Directed by: Matteo Garrone.
Written by: Matteo Garrone & Massimo Gaudioso & Ugo Chiti & Maurizio Braucci.
Starring: Aniello Arena (Luciano), Loredana Simioli (Maria), Nando Paone (Michele), Nello Iorio (Massimone), Nunzia Schiano (Aunt Nunzia), Rosaria D'Urso (Aunt Rosaria), Giuseppina Cervizzi (Giusy), Claudia Gerini (TV hostess), Raffaele Ferrante (Enzo).
Matteo Garrone’s Reality is about the fame obsessed culture that we live in today. It looks at an average Joe – Luciano (Aniello Arena), who is happy with his lot in life. He runs a modest fish stand in Naples, loves his wife Maria (Loredana Simioli) and his children, and has a large, bickering extended family he enjoys. At parties, he dresses in drag to amuse the children, and anyone else around. It is a modest life, but he’s happy and fulfilled. That is until he auditions to be on the hit Italian version of Big Brother. We first see that glint of envy in his eye at a wedding, where Enzo (Raffaele Ferrante) shows up as a special guest – he was made a star by the show the previous year, and now his life consists of doing these sorts of appearances, and being whisked away on a private helicopter. His kids convince Luciano to audition for the show himself – and after a successful first one, he is given a callback in Rome – which he feels he has nailed. There is no way they are not going to pick him to be on the show. He is so convinced that he about to become a star, he gives up everything else in his life. And yet, the show never calls.
Most of the movie takes place in between his auditions and when Luciano has finally go completely over the edge into some sort of insanity. He knows he has nailed the audition. That the producers, and the psychologist who interviewed him, got to know the “real” Luciano – meaning the reality TV show version of himself that he starts to think is more real than reality. So when the producers don’t call, Luciano thinks there must be a reason for that. He becomes increasingly paranoid – he thinks that every person he meets must have been sent from the show to see how he really is. He wants them to think he’s outgoing, gregarious and charitable – so he gives a bunch of poor people most of his family’s stuff. And yet, they still don’t call.
The film reminded me of Martin Scorsese’s The King of Comedy (1983) – which becomes more prophetic with each passing year. Both films center around a man who he is convinced he is destined for greatness – and even though he is constantly rejected, never quite seems to realize it. When we see some clips from the show Luciano thinks he is supposed to be on, we know right away that there is no mistake that he wasn’t picked. The people on the show are all younger – and more beautiful – and are willing to degrade themselves in every conceivable way to be on TV. Well, so is Luciano, except for the young and beautiful part. He’s never going to be on the show because people don’t want to see someone like him on TV.

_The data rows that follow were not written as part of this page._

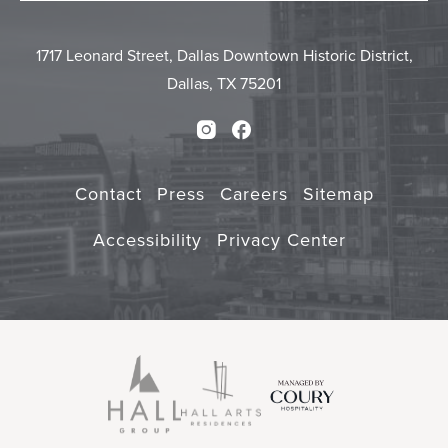
Form
Touch
Submit
1717 Leonard Street, Dallas Downtown Historic District,
Dallas, TX 75201
Instagram
Facebook
Contact
Press
Careers
Sitemap
Accessibility
Privacy Center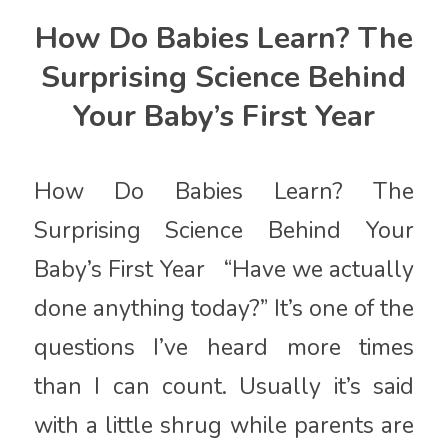
How Do Babies Learn? The
Surprising Science Behind
Your Baby’s First Year
How Do Babies Learn? The
Surprising Science Behind Your
Baby’s First Year “Have we actually
done anything today?” It’s one of the
questions I’ve heard more times
than I can count. Usually it’s said
with a little shrug while parents are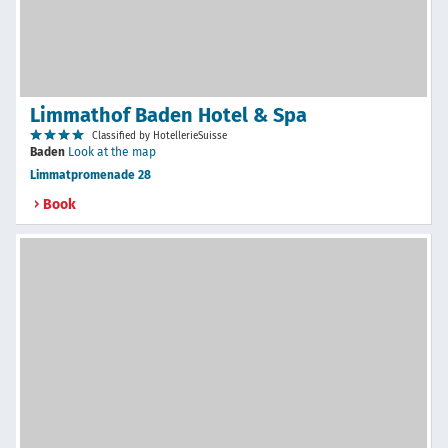
Limmathof Baden Hotel & Spa
Classified by HotellerieSuisse
Baden
Look at the map
Limmatpromenade 28
Book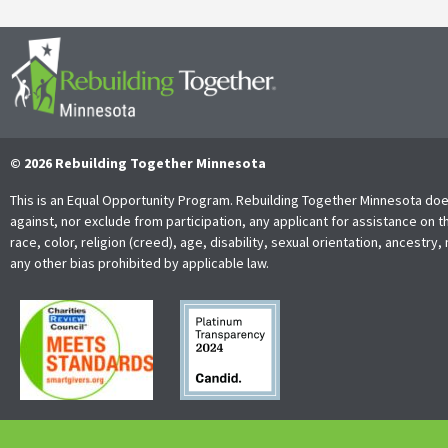
© 2026 Rebuilding Together Minnesota
This is an Equal Opportunity Program. Rebuilding Together Minnesota doe
against, nor exclude from participation, any applicant for assistance on t
race, color, religion (creed), age, disability, sexual orientation, ancestry, 
any other bias prohibited by applicable law.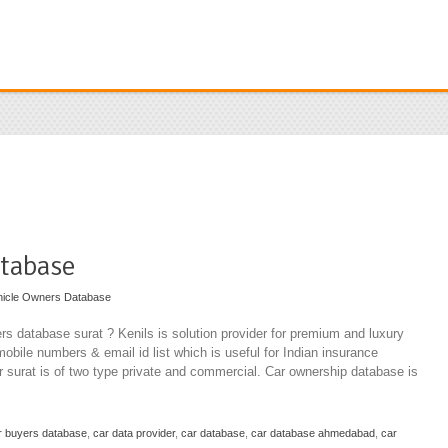
tabase
hicle Owners Database
rs database surat ? Kenils is solution provider for premium and luxury
mobile numbers & email id list which is useful for Indian insurance
 surat is of two type private and commercial. Car ownership database is
r buyers database
,
car data provider
,
car database
,
car database ahmedabad
,
car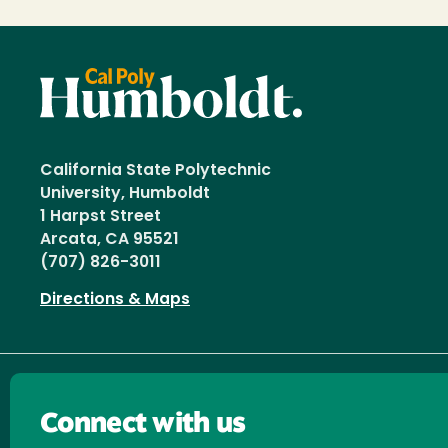
California State Polytechnic
University, Humboldt
1 Harpst Street
Arcata, CA 95521
(707) 826-3011
Directions & Maps
Connect with us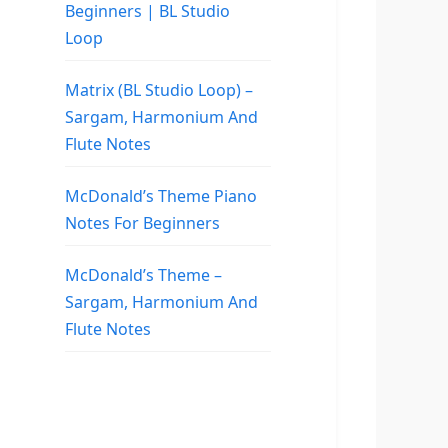
Beginners | BL Studio
Loop
Matrix (BL Studio Loop) –
Sargam, Harmonium And
Flute Notes
McDonald’s Theme Piano
Notes For Beginners
McDonald’s Theme –
Sargam, Harmonium And
Flute Notes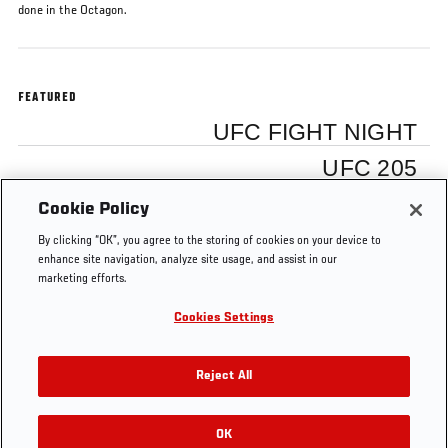
done in the Octagon.
FEATURED
UFC FIGHT NIGHT
UFC 205
Cookie Policy
Stephen Thompson
By clicking “OK”, you agree to the storing of cookies on your device to
enhance site navigation, analyze site usage, and assist in our
marketing efforts.
Cookies Settings
Tags
UFC 205
Stephen Thompson
Reject All
OK
RELATED VIDEOS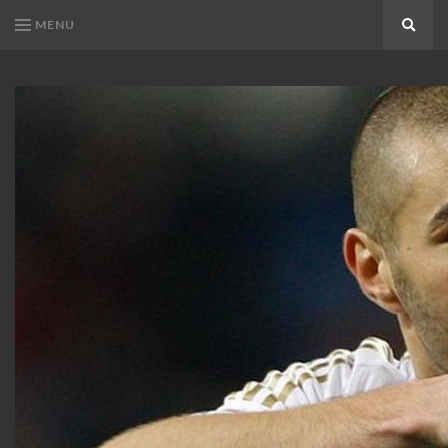
MENU
Search
KARIM
Karim
BENZEMA
Benzema
Fans
FANS
Blog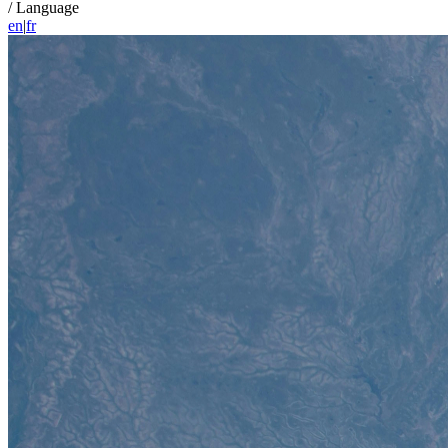
/
Language
en
|
fr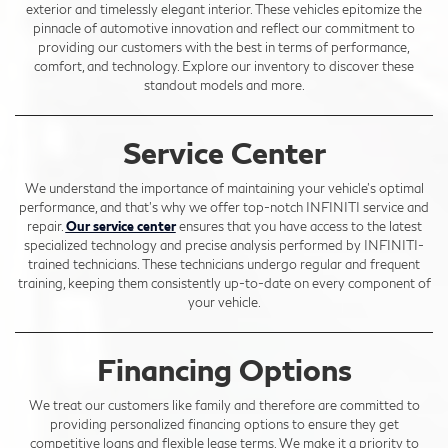
exterior and timelessly elegant interior. These vehicles epitomize the
pinnacle of automotive innovation and reflect our commitment to
providing our customers with the best in terms of performance,
comfort, and technology. Explore our inventory to discover these
standout models and more.
Service Center
We understand the importance of maintaining your vehicle's optimal
performance, and that's why we offer top-notch INFINITI service and
repair.
Our service center
ensures that you have access to the latest
specialized technology and precise analysis performed by INFINITI-
trained technicians. These technicians undergo regular and frequent
training, keeping them consistently up-to-date on every component of
your vehicle.
Financing Options
We treat our customers like family and therefore are committed to
providing personalized financing options to ensure they get
competitive loans and flexible lease terms. We make it a priority to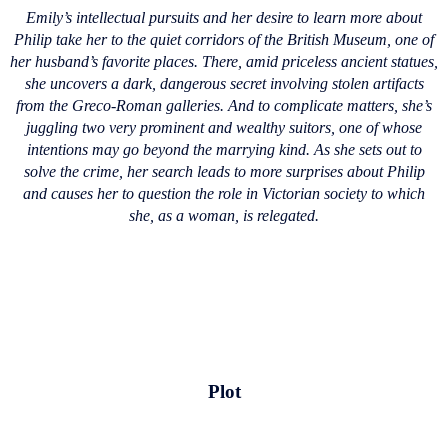
Emily’s intellectual pursuits and her desire to learn more about
Philip take her to the quiet corridors of the British Museum, one of
her husband’s favorite places. There, amid priceless ancient statues,
she uncovers a dark, dangerous secret involving stolen artifacts
from the Greco-Roman galleries. And to complicate matters, she’s
juggling two very prominent and wealthy suitors, one of whose
intentions may go beyond the marrying kind. As she sets out to
solve the crime, her search leads to more surprises about Philip
and causes her to question the role in Victorian society to which
she, as a woman, is relegated.
Plot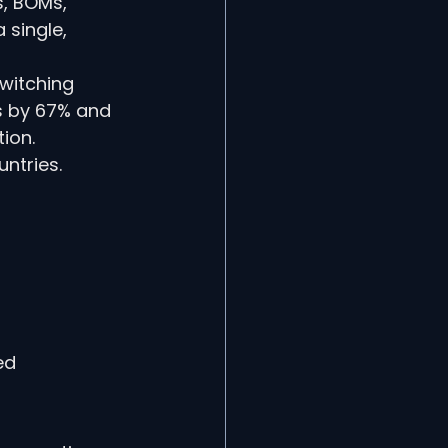
s, BOMs, 
single, 
witching 
s by 67% and 
ion.
ntries.
ed 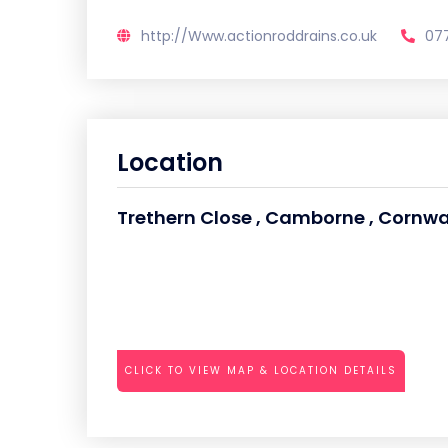
http://Www.actionroddrains.co.uk
07
Location
Trethern Close , Camborne , Cornwall
CLICK TO VIEW MAP & LOCATION DETAILS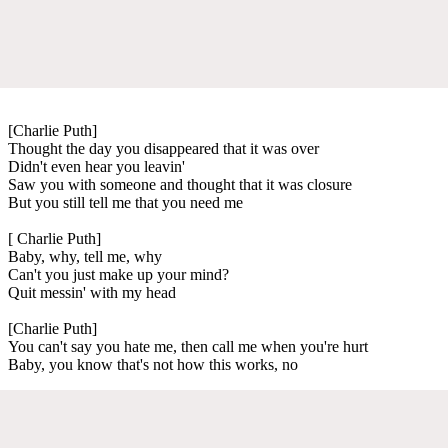
[Charlie Puth]
Thought the day you disappeared that it was over
Didn't even hear you leavin'
Saw you with someone and thought that it was closure
But you still tell me that you need me
[ Charlie Puth]
Baby, why, tell me, why
Can't you just make up your mind?
Quit messin' with my head
[Charlie Puth]
You can't say you hate me, then call me when you're hurt
Baby, you know that's not how this works, no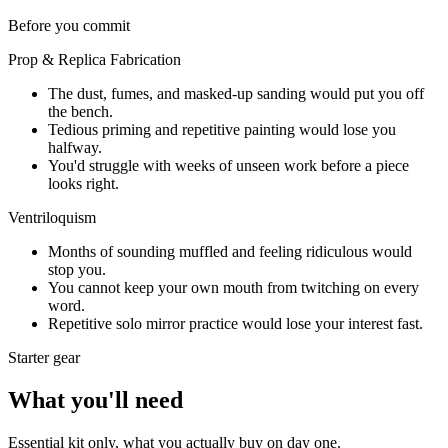
Before you commit
Prop & Replica Fabrication
The dust, fumes, and masked-up sanding would put you off
the bench.
Tedious priming and repetitive painting would lose you
halfway.
You'd struggle with weeks of unseen work before a piece
looks right.
Ventriloquism
Months of sounding muffled and feeling ridiculous would
stop you.
You cannot keep your own mouth from twitching on every
word.
Repetitive solo mirror practice would lose your interest fast.
Starter gear
What you'll need
Essential kit only, what you actually buy on day one.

Aniello Arena, who plays Luciano, delivers an excellent performance. Currently, Arena is serving time in jail for a double murder – he used to be a Mafia hit man. Garrone saw him in a prison stage production (I’m thinking something like the one shown in the recent Caesar Must Die) and wanted him to play a role in his last film – the Mafia film Gommora – but wasn’t allowed to cast him. Somehow, he was allowed to cast him this time around (although, apparently after filming stopped, he had to go back to jail, where he still has 8 years remaining on his prison sentence). Whether Arena can play any other role when his jail time is up remains to be seen – but he’s just about perfect in Reality. Perhaps have spent two decades behind bars helped him to play Luciano, who is wide eyed and amazed at the world of fame all around him (which may seem even stranger to someone, who in jail, wouldn’t have seen the slow change first hand as the rest of us had). Perhaps, Arena is just a brilliant actor. But whatever the case, his Luciano makes a great Rupert Pupkin.
Garrone’s storytelling remains slightly messy – this was one of the strengths of Gommora, which was unwieldy in its scope as it jumped from one scene to next with amazing speed. But this film remains focused on Luciano, and as a result, the more sudden shifts in tone, the addition of several subplots that are then abandoned, are more of a problem this time around (I am not sure what precisely Garrone is saying about religion in this film for example – but he obviously had something in mind). And yet, when the film focuses Luciano, and his slow descent into madness, it is top notch. Garrone may be saying something about Italian culture in Reality – but really, it’s themes are universal.